_Assignment_: From the records below, state how many lines hold the string "Router", without any other text.

───── Source records ─────

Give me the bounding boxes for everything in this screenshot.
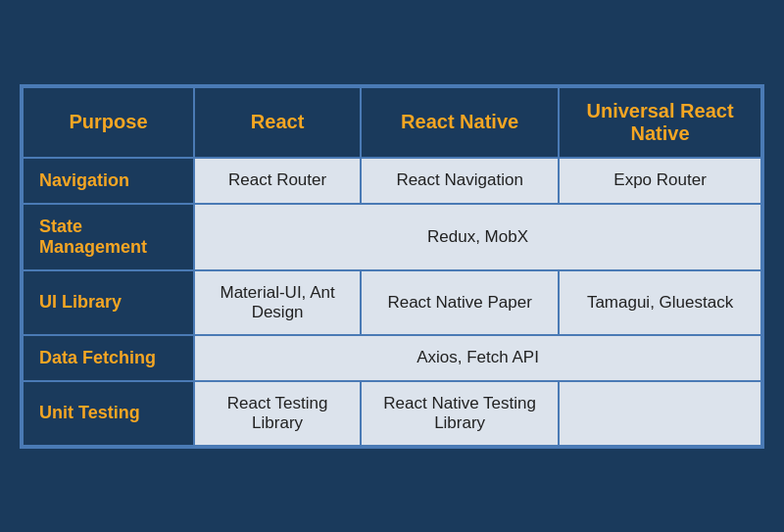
purpose-cell-navigation: Navigation — [23, 158, 194, 204]
header-purpose: Purpose — [23, 87, 194, 158]
purpose-cell-ui: UI Library — [23, 270, 194, 335]
purpose-cell-fetching: Data Fetching — [23, 335, 194, 381]
data-cell-material-ui: Material-UI, Ant Design — [194, 270, 361, 335]
table-row: Unit Testing React Testing Library React… — [23, 381, 761, 446]
data-cell-universal-testing — [559, 381, 761, 446]
data-cell-react-navigation: React Navigation — [361, 158, 559, 204]
table-row: Navigation React Router React Navigation… — [23, 158, 761, 204]
header-universal: Universal React Native — [559, 87, 761, 158]
data-cell-tamagui: Tamagui, Gluestack — [559, 270, 761, 335]
purpose-cell-state: State Management — [23, 204, 194, 270]
data-cell-expo-router: Expo Router — [559, 158, 761, 204]
data-cell-react-router: React Router — [194, 158, 361, 204]
header-react-native: React Native — [361, 87, 559, 158]
table-row: State Management Redux, MobX — [23, 204, 761, 270]
data-cell-rn-paper: React Native Paper — [361, 270, 559, 335]
table-row: UI Library Material-UI, Ant Design React… — [23, 270, 761, 335]
comparison-table: Purpose React React Native Universal Rea… — [20, 84, 764, 449]
data-cell-react-testing: React Testing Library — [194, 381, 361, 446]
purpose-cell-testing: Unit Testing — [23, 381, 194, 446]
header-react: React — [194, 87, 361, 158]
data-cell-state-span: Redux, MobX — [194, 204, 761, 270]
table-row: Data Fetching Axios, Fetch API — [23, 335, 761, 381]
table-header-row: Purpose React React Native Universal Rea… — [23, 87, 761, 158]
data-cell-fetching-span: Axios, Fetch API — [194, 335, 761, 381]
data-cell-rn-testing: React Native Testing Library — [361, 381, 559, 446]
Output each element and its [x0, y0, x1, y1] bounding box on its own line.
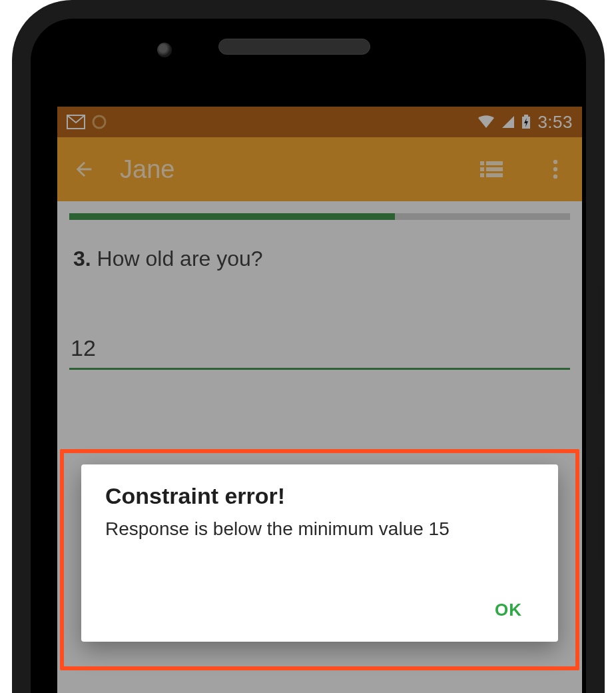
dialog-title: Constraint error!: [105, 483, 534, 509]
dialog-message: Response is below the minimum value 15: [105, 518, 534, 540]
phone-camera: [157, 43, 172, 57]
phone-side-button-2: [598, 466, 605, 560]
phone-speaker: [218, 39, 370, 55]
phone-frame: 3:53 Jane: [12, 0, 605, 693]
screen: 3:53 Jane: [57, 107, 582, 693]
dialog-actions: OK: [105, 592, 534, 628]
phone-side-button-1: [598, 287, 605, 393]
ok-button[interactable]: OK: [483, 592, 534, 628]
error-dialog: Constraint error! Response is below the …: [81, 464, 558, 642]
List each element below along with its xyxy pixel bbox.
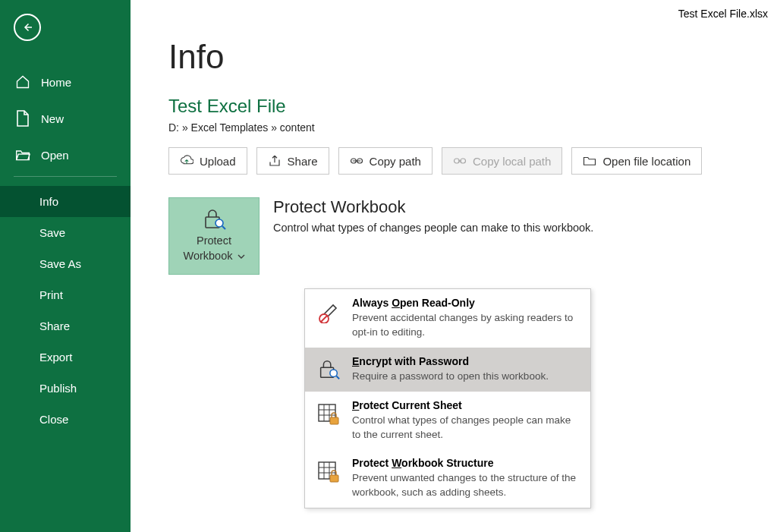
new-file-icon xyxy=(15,111,30,126)
sidebar-item-label: Info xyxy=(39,195,58,208)
window-filename: Test Excel File.xlsx xyxy=(678,8,768,20)
dropdown-item-protect-sheet[interactable]: Protect Current Sheet Control what types… xyxy=(305,392,590,450)
sidebar-item-export[interactable]: Export xyxy=(0,342,131,373)
link-icon xyxy=(453,154,467,168)
chevron-down-icon xyxy=(238,253,245,260)
dropdown-text: Always Open Read-Only Prevent accidental… xyxy=(352,297,580,340)
section-description: Control what types of changes people can… xyxy=(273,222,593,234)
dropdown-title: Protect Current Sheet xyxy=(352,399,580,411)
upload-cloud-icon xyxy=(180,154,193,168)
sidebar-item-label: New xyxy=(41,112,64,125)
svg-point-10 xyxy=(330,370,337,376)
sidebar-item-label: Export xyxy=(39,351,72,364)
sidebar-item-label: Print xyxy=(39,288,63,301)
button-label: Upload xyxy=(200,155,236,168)
dropdown-title: Always Open Read-Only xyxy=(352,297,580,309)
sidebar-item-label: Close xyxy=(39,413,68,426)
sidebar-item-label: Open xyxy=(41,149,69,162)
open-folder-icon xyxy=(15,147,30,162)
folder-icon xyxy=(583,154,596,168)
breadcrumb: D: » Excel Templates » content xyxy=(168,121,777,134)
button-label: Open file location xyxy=(602,155,690,168)
sidebar-item-print[interactable]: Print xyxy=(0,279,131,310)
page-title: Info xyxy=(168,38,777,76)
svg-point-5 xyxy=(215,219,223,227)
protect-section-text: Protect Workbook Control what types of c… xyxy=(273,197,593,234)
sidebar-item-label: Save As xyxy=(39,257,81,270)
dropdown-description: Require a password to open this workbook… xyxy=(352,370,580,384)
lock-magnify-icon xyxy=(316,357,341,382)
sidebar-item-new[interactable]: New xyxy=(0,100,131,137)
sidebar-item-save-as[interactable]: Save As xyxy=(0,248,131,279)
sidebar-divider xyxy=(14,176,117,177)
protect-workbook-dropdown: Always Open Read-Only Prevent accidental… xyxy=(304,288,591,508)
sidebar-item-publish[interactable]: Publish xyxy=(0,373,131,404)
sidebar-item-label: Publish xyxy=(39,382,77,395)
svg-rect-17 xyxy=(330,417,338,424)
section-heading: Protect Workbook xyxy=(273,197,593,217)
open-file-location-button[interactable]: Open file location xyxy=(571,147,702,175)
sidebar-item-label: Share xyxy=(39,320,70,332)
dropdown-text: Encrypt with Password Require a password… xyxy=(352,355,580,384)
backstage-sidebar: Home New Open Info Save Save As Print Sh… xyxy=(0,0,131,532)
dropdown-description: Prevent accidental changes by asking rea… xyxy=(352,311,580,340)
button-label: Copy path xyxy=(370,155,421,168)
dropdown-item-read-only[interactable]: Always Open Read-Only Prevent accidental… xyxy=(305,289,590,348)
dropdown-text: Protect Current Sheet Control what types… xyxy=(352,399,580,442)
backstage-main: Test Excel File.xlsx Info Test Excel Fil… xyxy=(131,0,777,532)
home-icon xyxy=(15,74,30,90)
protect-button-label: Protect Workbook xyxy=(178,234,249,263)
back-arrow-icon xyxy=(20,20,34,34)
button-label: Copy local path xyxy=(473,155,551,168)
document-title: Test Excel File xyxy=(168,96,777,117)
copy-path-button[interactable]: Copy path xyxy=(338,147,433,175)
svg-line-11 xyxy=(336,376,339,379)
dropdown-description: Prevent unwanted changes to the structur… xyxy=(352,471,580,500)
sidebar-item-share[interactable]: Share xyxy=(0,310,131,342)
share-button[interactable]: Share xyxy=(256,147,329,175)
sidebar-item-close[interactable]: Close xyxy=(0,404,131,435)
upload-button[interactable]: Upload xyxy=(168,147,247,175)
protect-workbook-section: Protect Workbook Protect Workbook Contro… xyxy=(168,197,777,275)
dropdown-item-protect-structure[interactable]: Protect Workbook Structure Prevent unwan… xyxy=(305,449,590,508)
lock-magnify-icon xyxy=(201,208,227,231)
pencil-prohibit-icon xyxy=(316,298,341,324)
sidebar-item-label: Save xyxy=(39,226,65,239)
svg-line-6 xyxy=(222,226,225,229)
sidebar-item-label: Home xyxy=(41,76,71,89)
action-buttons-row: Upload Share Copy path Copy local path O… xyxy=(168,147,777,175)
sidebar-item-info[interactable]: Info xyxy=(0,186,131,217)
sidebar-item-home[interactable]: Home xyxy=(0,64,131,100)
workbook-lock-icon xyxy=(316,458,341,484)
dropdown-item-encrypt[interactable]: Encrypt with Password Require a password… xyxy=(305,348,590,392)
share-icon xyxy=(268,154,282,168)
sidebar-item-open[interactable]: Open xyxy=(0,137,131,173)
sheet-lock-icon xyxy=(316,401,341,427)
svg-rect-23 xyxy=(330,475,338,482)
button-label: Share xyxy=(288,155,318,168)
dropdown-text: Protect Workbook Structure Prevent unwan… xyxy=(352,457,580,500)
copy-local-path-button: Copy local path xyxy=(442,147,562,175)
back-button[interactable] xyxy=(14,14,41,41)
dropdown-title: Encrypt with Password xyxy=(352,355,580,367)
sidebar-item-save[interactable]: Save xyxy=(0,217,131,248)
dropdown-description: Control what types of changes people can… xyxy=(352,414,580,442)
protect-workbook-button[interactable]: Protect Workbook xyxy=(168,197,260,275)
link-icon xyxy=(350,154,363,168)
dropdown-title: Protect Workbook Structure xyxy=(352,457,580,469)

─────

_Solution to this task_: 3